Literacy experts in Scotland have joined authors' calls for publishers to scrap their plans to "age-band" children's books, claiming the practice could turn children off reading and might even lead to bullying of struggling readers.
From this autumn, a number of publishing houses plan to introduce "age- banding" of their books, with each book carrying a specific marking, indicating their suitability for readers aged 5+, 7+, 9+, 11+ and 13+teen.
However, Tommy MacKay, the educational psychologist behind West Dunbartonshire's groundbreaking literacy initiative, says there is little point in age-banding books, given that reading ability of children of the same age can vary widely. "In the middle years, a child's reading age can easily be one-and-a-half years either side," he said.

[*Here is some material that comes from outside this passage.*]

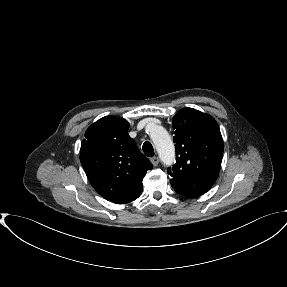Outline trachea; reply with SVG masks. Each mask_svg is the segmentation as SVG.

Children, he argued, should have the freedom to explore books and find their own level when already "so much of life is ordered and regimented".

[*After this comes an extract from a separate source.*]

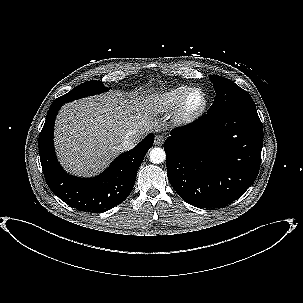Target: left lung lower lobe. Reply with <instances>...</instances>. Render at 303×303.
<instances>
[{"mask_svg": "<svg viewBox=\"0 0 303 303\" xmlns=\"http://www.w3.org/2000/svg\"><path fill=\"white\" fill-rule=\"evenodd\" d=\"M170 135L164 145L167 175L187 203L223 208L255 181L263 146L256 107L207 113Z\"/></svg>", "mask_w": 303, "mask_h": 303, "instance_id": "left-lung-lower-lobe-1", "label": "left lung lower lobe"}]
</instances>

Reading texts only deemed suitable for their age, he continued, could lead to youngsters becoming bored and their aspirations being "dumbed down".
"It has been shown that where there is the greatest learning curve is not when people are working in their comfort zone, but when they are working outside it."
Judith Gillespie, chair of the Scottish Labour Party's literacy commission and development manager of the Scottish Parent Teacher Council, said age- banding would only be of use to "grannies" and could end in children who were found reading a book deemed suitable for someone younger "getting a right slagging".
She added: "Kids of different ages might go up or down to read a book but would be very reluctant to go down to 7+ if they were 10 and struggling. People who know about children's literature know the level a book is pitched at. This would only really be of use to grannies and so on, and they can ask the people selling the books for advice."
Authors have also made their feelings known. More than 750 have signed an online petition, set up by Philip Pullman, the best-selling author of the trilogy His Dark Materials. It describes age-banding as "ill-conceived" and "damaging to the interests of young readers".